Cassandra project status, 2023-01-26

Josh McKenzie Thu, 26 Jan 2023 13:41:30 -0800

After a bit of time away, I'm ready to regale you with tales of things you've 
already seen on the dev list and JIRA. ;)

Let's start with calling out that registrations for the Cassandra Summit are
open. Patrick did a better job than I ever could summarizing this in his email
poetically titled "Cassandra Summit update for 2023-01-24", which you can find
here: https://lists.apache.org/thread/7roz6z8nvj9cz8o2jwwo1httl85mwjcs. If you
haven't registered yet and are in the area or receptive to travel, you should
seriously consider going - it's always great to be at a conference with other
people brainstorming, lamenting, and celebrating our shared experiences with
this software project.

>From a technical perspective, there's 2 things I want to call out. One: I want
>to draw everyone's attention to is the epic Mick has put together for an
>effort to make ASF CI not only stable, but also repeatable on other
>containerized cloud-native environments:
>https://issues.apache.org/jira/browse/CASSANDRA-18137

There's a lot of context there, but the high level 4 goals are:
1. Reproducible reference ASF CI environment so contributors can clone it.
2. An accepted “test result output” format that will certify a commit
regardless of CI env.
3. Turnaround times as fast as circleci (cloned environment scales to capacity).
4. Intuitive CI implementation accessible to new contributors.

Ultimately, the ideal best-case would be that we could get away from having 2
CI systems, one of which is a paid-for service, and have a "reproducible
runnable CI" deterministic Thing contributors can run to get insight into their
contributions and their stability. Taking this a logical step further, those of
us that are currently spending money on a paid-for CI system could potentially
better spend that money on a shared CI infrastructure that the entire project
could use and benefit from.

Quite a bit of work has fallen out from that epic and is linked from the
ticket; please take 5 minutes to scan through the ticket and some of the
sub-tasks so it's at least on your radar. Stable public CI is something we've
struggled with for _years_, but we've made huge strides in the past year and my
intuition tells me there's a light at the end of this tunnel.

Mick also hit up the dev ML w/a thread on this offering more context:
https://lists.apache.org/thread/fqdvqkjmz6w8c864vw98ymvb1995lcy4

The second thing: The Build Lead role! We need volunteers:
https://cwiki.apache.org/confluence/display/CASSANDRA/Build+Lead. So the TL;DR
on this and why you should consider it: it takes 30-60 minutes *for the entire
week*, it helps us stay on top of our CI infrastructure and test failures,
you'll receive the undying gratitude of many of us on the project, and you also
get some insight into interesting dark corners of the CI infra and testing
system you might otherwise never have known about.
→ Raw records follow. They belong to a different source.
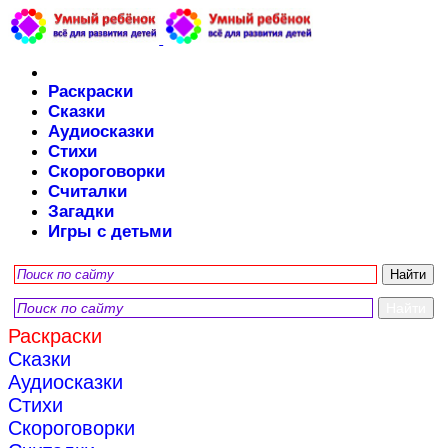
Раскраски
Сказки
Аудиосказки
Стихи
Скороговорки
Считалки
Загадки
Игры с детьми
Раскраски
Сказки
Аудиосказки
Стихи
Скороговорки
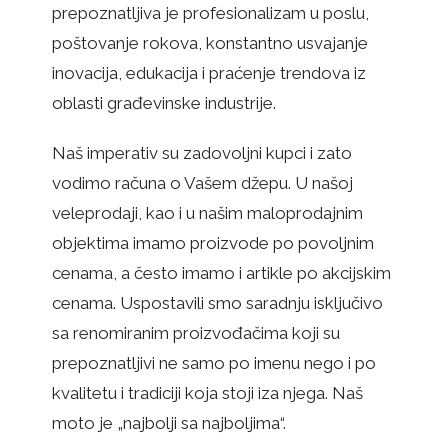
prepoznatljiva je profesionalizam u poslu,
poštovanje rokova, konstantno usvajanje
inovacija, edukacija i praćenje trendova iz
oblasti građevinske industrije.
Naš imperativ su zadovoljni kupci i zato
vodimo računa o Vašem džepu. U našoj
veleprodaji, kao i u našim maloprodajnim
objektima imamo proizvode po povoljnim
cenama, a često imamo i artikle po akcijskim
cenama. Uspostavili smo saradnju isključivo
sa renomiranim proizvođačima koji su
prepoznatljivi ne samo po imenu nego i po
kvalitetu i tradiciji koja stoji iza njega. Naš
moto je „najbolji sa najboljima“.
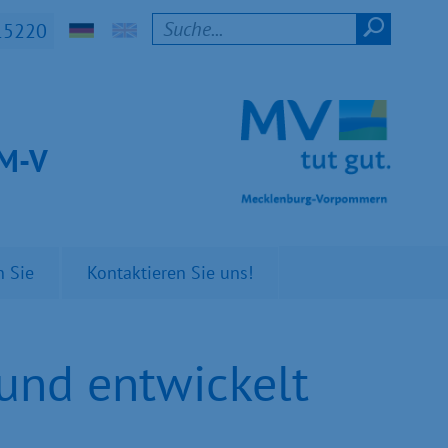
15220
t M-V
n Sie
Kontaktieren Sie uns!
und entwickelt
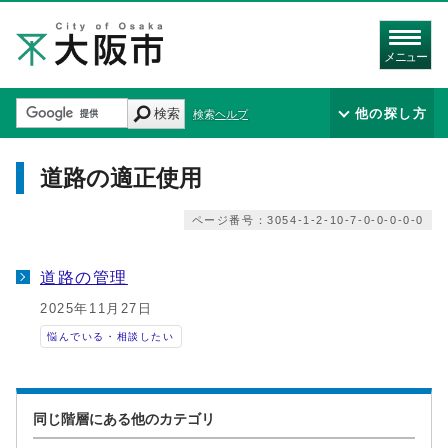
メニュー
検索
他の探し方
検索ヘルプ
道路の適正使用
ページ番号：3054-1-2-10-7-0-0-0-0-0
道路の管理
2025年11月27日
悩んでいる・相談したい
同じ階層にある他のカテゴリ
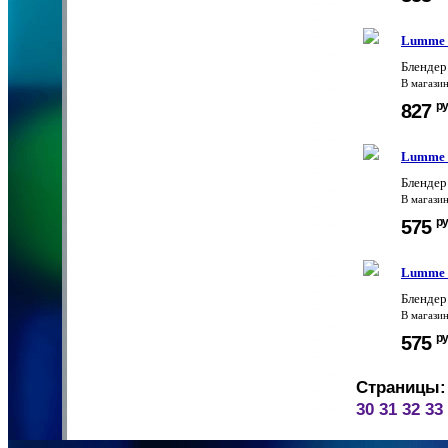
Lumme 
Блендер
В магази
ру
827
Lumme 
Бленде
В магази
ру
575
Lumme 
Бленде
В магази
ру
575
Страницы:
30
31
32
33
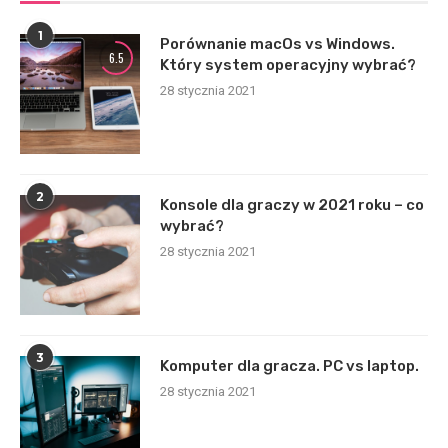
1
Porównanie macOs vs Windows.
6.5
Który system operacyjny wybrać?
28 stycznia 2021
2
Konsole dla graczy w 2021 roku – co
wybrać?
28 stycznia 2021
3
Komputer dla gracza. PC vs laptop.
28 stycznia 2021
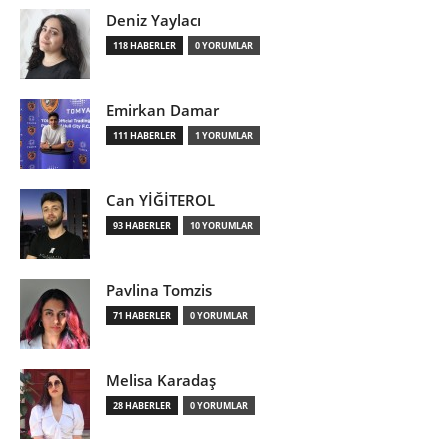
Deniz Yaylacı
118 HABERLER
0 YORUMLAR
Emirkan Damar
111 HABERLER
1 YORUMLAR
Can YİĞİTEROL
93 HABERLER
10 YORUMLAR
Pavlina Tomzis
71 HABERLER
0 YORUMLAR
Melisa Karadaş
28 HABERLER
0 YORUMLAR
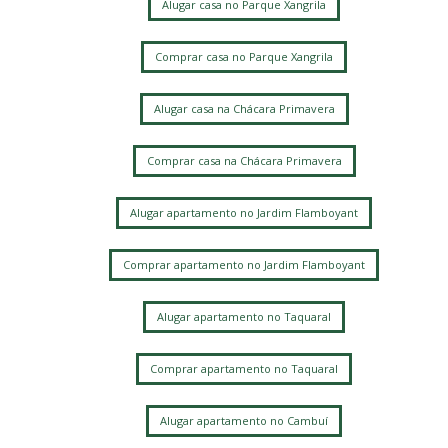
Alugar casa no Parque Xangrila
Comprar casa no Parque Xangrila
Alugar casa na Chácara Primavera
Comprar casa na Chácara Primavera
Alugar apartamento no Jardim Flamboyant
Comprar apartamento no Jardim Flamboyant
Alugar apartamento no Taquaral
Comprar apartamento no Taquaral
Alugar apartamento no Cambuí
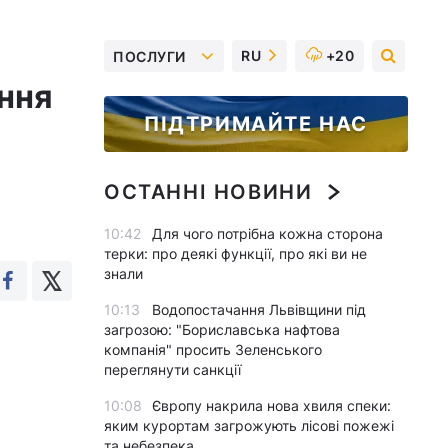
RU
+20
ПОСЛУГИ
ння
ПІДТРИМАЙТЕ НАС
ОСТАННІ НОВИНИ
10:42
Для чого потрібна кожна сторона
терки: про деякі функції, про які ви не
знали
10:13
Водопостачання Львівщини під
загрозою: "Бориславська нафтова
компанія" просить Зеленського
переглянути санкції
10:08
Європу накрила нова хвиля спеки:
яким курортам загрожують лісові пожежі
та небезпека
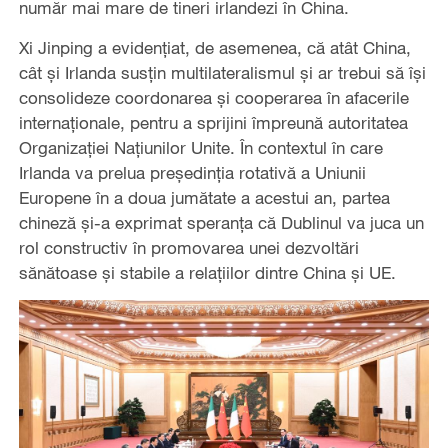
număr mai mare de tineri irlandezi în China.
Xi Jinping a evidențiat, de asemenea, că atât China,
cât și Irlanda susțin multilateralismul și ar trebui să își
consolideze coordonarea și cooperarea în afacerile
internaționale, pentru a sprijini împreună autoritatea
Organizației Națiunilor Unite. În contextul în care
Irlanda va prelua președinția rotativă a Uniunii
Europene în a doua jumătate a acestui an, partea
chineză și-a exprimat speranța că Dublinul va juca un
rol constructiv în promovarea unei dezvoltări
sănătoase și stabile a relațiilor dintre China și UE.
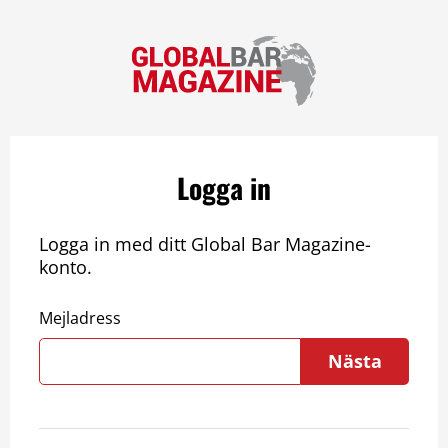
Logga in
Logga in med ditt Global Bar Magazine-
konto.
Mejladress
Nästa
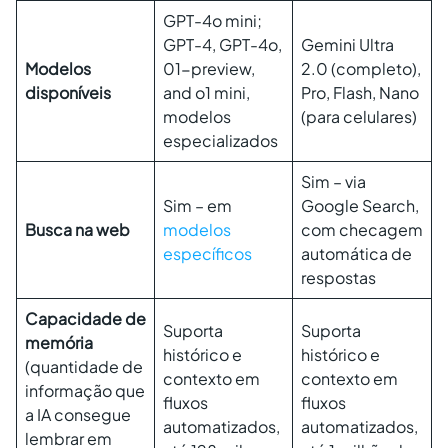
GPT-4o mini;
GPT-4, GPT-4o,
Gemini Ultra
Modelos
01-preview,
2.0 (completo),
disponíveis
and o1 mini,
Pro, Flash, Nano
modelos
(para celulares)
especializados
Sim – via
Sim – em
Google Search,
Busca na web
modelos
com checagem
específicos
automática de
respostas
Capacidade de
Suporta
Suporta
memória
histórico e
histórico e
(quantidade de
contexto em
contexto em
informação que
fluxos
fluxos
a IA consegue
automatizados,
automatizados,
lembrar em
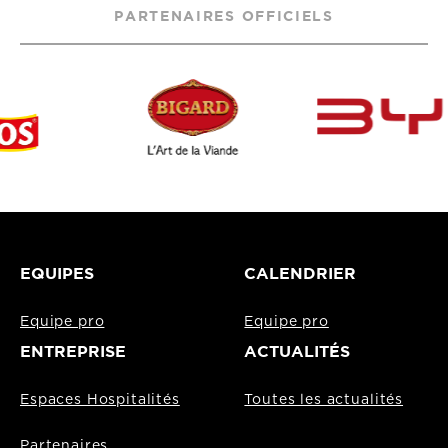
PARTENAIRES OFFICIELS
EQUIPES
CALENDRIER
Equipe pro
Equipe pro
ENTREPRISE
ACTUALITÉS
Espaces Hospitalités
Toutes les actualités
Partenaires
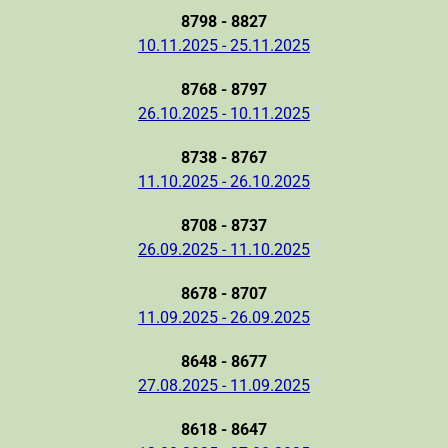
8798 - 8827
10.11.2025 - 25.11.2025
8768 - 8797
26.10.2025 - 10.11.2025
8738 - 8767
11.10.2025 - 26.10.2025
8708 - 8737
26.09.2025 - 11.10.2025
8678 - 8707
11.09.2025 - 26.09.2025
8648 - 8677
27.08.2025 - 11.09.2025
8618 - 8647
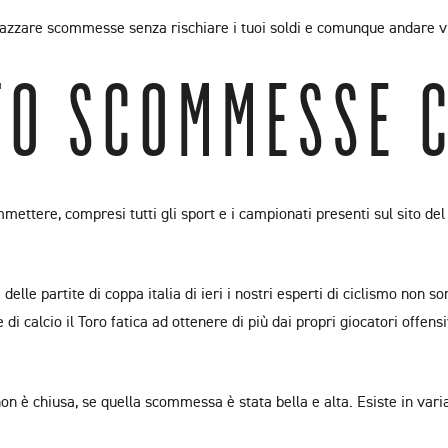
are scommesse senza rischiare i tuoi soldi e comunque andare via co
ITO SCOMMESSE 
ommettere, compresi tutti gli sport e i campionati presenti sul sito d
elle partite di coppa italia di ieri i nostri esperti di ciclismo non 
 calcio il Toro fatica ad ottenere di più dai propri giocatori offens
 è chiusa, se quella scommessa è stata bella e alta. Esiste in varia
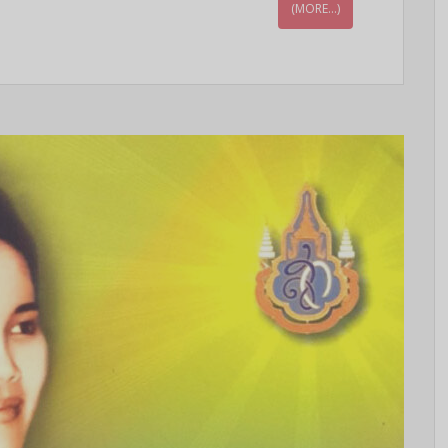
(MORE…)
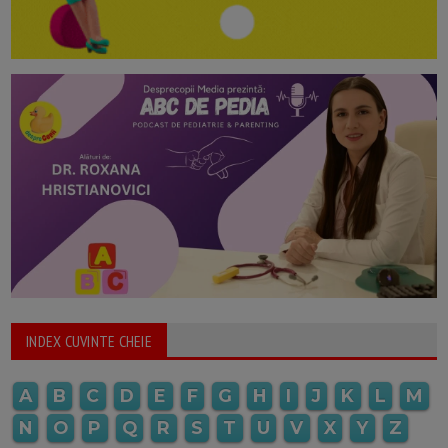
INDEX CUVINTE CHEIE
A
B
C
D
E
F
G
H
I
J
K
L
M
N
O
P
Q
R
S
T
U
V
X
Y
Z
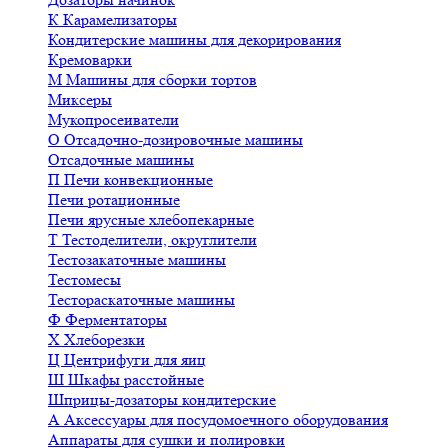
К
Карамелизаторы
Кондитерские машины для декорирования
Кремоварки
М
Машины для сборки тортов
Миксеры
Мукопросеиватели
О
Отсадочно-дозировочные машины
Отсадочные машины
П
Печи конвекционные
Печи ротационные
Печи ярусные хлебопекарные
Т
Тестоделители, округлители
Тестозакаточные машины
Тестомесы
Тестораскаточные машины
Ф
Ферментаторы
Х
Хлеборезки
Ц
Центрифуги для яиц
Ш
Шкафы расстойные
Шприцы-дозаторы кондитерские
А
Аксессуары для посудомоечного оборудования
Аппараты для сушки и полировки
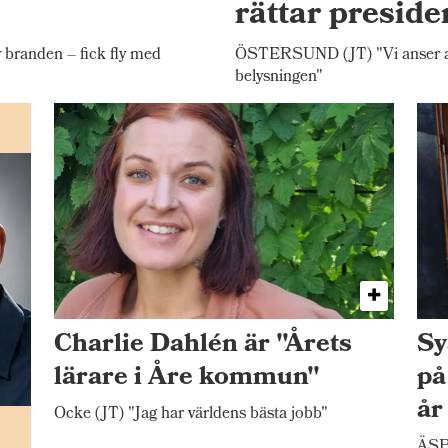
rättar presid
randen – fick fly med
ÖSTERSUND (JT) "Vi anser att 
belysningen"
Charlie Dahlén är "Årets
Sy
lärare i Åre kommun"
på
år
Ocke (JT) "Jag har världens bästa jobb"
n
ÄSP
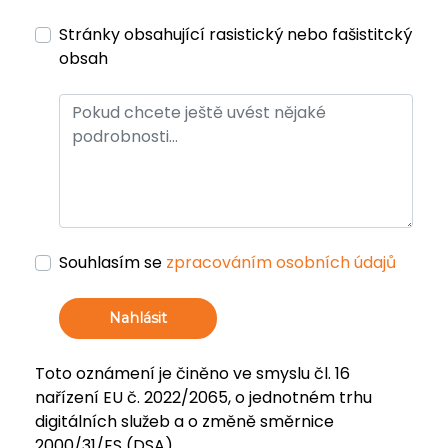
Stránky obsahující rasistický nebo fašistitcký
obsah
Souhlasím se
zpracováním osobních údajů
Nahlásit
Toto oznámení je činěno ve smyslu čl. 16
nařízení EU č. 2022/2065, o jednotném trhu
digitálních služeb a o změně směrnice
2000/31/ES (DSA).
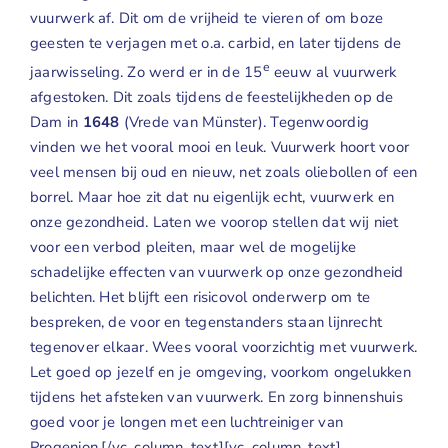
vuurwerk af. Dit om de vrijheid te vieren of om boze
Geuren
geesten te verjagen met o.a. carbid, en later tijdens de
e
jaarwisseling. Zo werd er in de 15
eeuw al vuurwerk
Contact
afgestoken. Dit zoals tijdens de feestelijkheden op de
Dam in
1648
(Vrede van Münster). Tegenwoordig
vinden we het vooral mooi en leuk. Vuurwerk hoort voor
veel mensen bij oud en nieuw, net zoals oliebollen of een
borrel. Maar hoe zit dat nu eigenlijk echt, vuurwerk en
onze gezondheid. Laten we voorop stellen dat wij niet
voor een verbod pleiten, maar wel de mogelijke
schadelijke effecten van vuurwerk op onze gezondheid
belichten. Het blijft een risicovol onderwerp om te
bespreken, de voor en tegenstanders staan lijnrecht
tegenover elkaar. Wees vooral voorzichtig met vuurwerk.
Let goed op jezelf en je omgeving, voorkom ongelukken
tijdens het afsteken van vuurwerk. En zorg binnenshuis
goed voor je longen met een
luchtreiniger van
Progenion.
[/vc_column_text][vc_column_text]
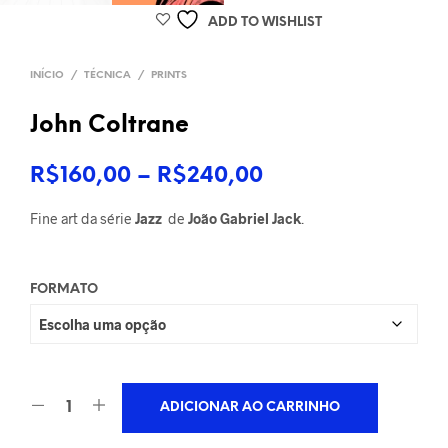
ADD TO WISHLIST
INÍCIO
/
TÉCNICA
/
PRINTS
John Coltrane
Faixa
R$
160,00
–
R$
240,00
de
Fine art da série
Jazz
de
João Gabriel Jack
.
preço:
R$160,00
FORMATO
através
R$240,00
ADICIONAR AO CARRINHO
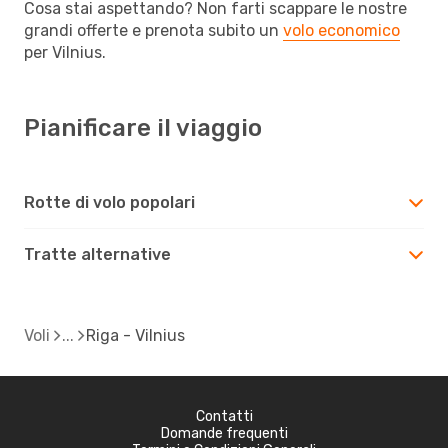
Cosa stai aspettando? Non farti scappare le nostre
grandi offerte e prenota subito un
volo economico
per Vilnius.
Pianificare il viaggio
Rotte di volo popolari
Tratte alternative
Voli
Riga - Vilnius
Contatti
Domande frequenti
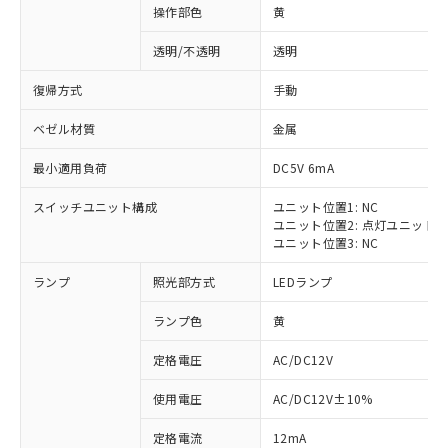
操作部色
黄
透明/不透明
透明
復帰方式
手動
ベゼル材質
金属
最小適用負荷
DC5V 6mA
スイッチユニット構成
ユニット位置1: NC
ユニット位置2: 点灯ユニット
ユニット位置3: NC
ランプ
照光部方式
LEDランプ
ランプ色
黄
定格電圧
AC/DC12V
※1 対応状況
使用電圧
AC/DC12V±10%
定格電流
12mA
対応済み：EU RoHS指令（10物質）の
You don't need to triage or
attribute failures in the role unless you really want to; getting them
reflected in JIRA is the low hanging fruit here.

[New Contributors Getting Started]
(Unassigned) (Starter Tickets): this is the set of filters you want to pull
from on our project's Kanban board:
https://issues.apache.org/jira/secure/RapidBoard.jspa?rapidView=484&quickFilter=2162&quickFilter=2160

We have 26 issues in 4.x (22 really; looks like there's 4 either in progress or
review that need assignee tidied up). 8 issues in 4.0.x, and another 5 floating
around there.

If any of those catch your fancy, join us in the #cassandra-dev channel on
https://the-asf.slack.com (reply to me on this email if you need an invite for
your account), and hit up the @cassandra_mentors alias to reach 13 of us just
waiting with bated breath to help you get oriented. :)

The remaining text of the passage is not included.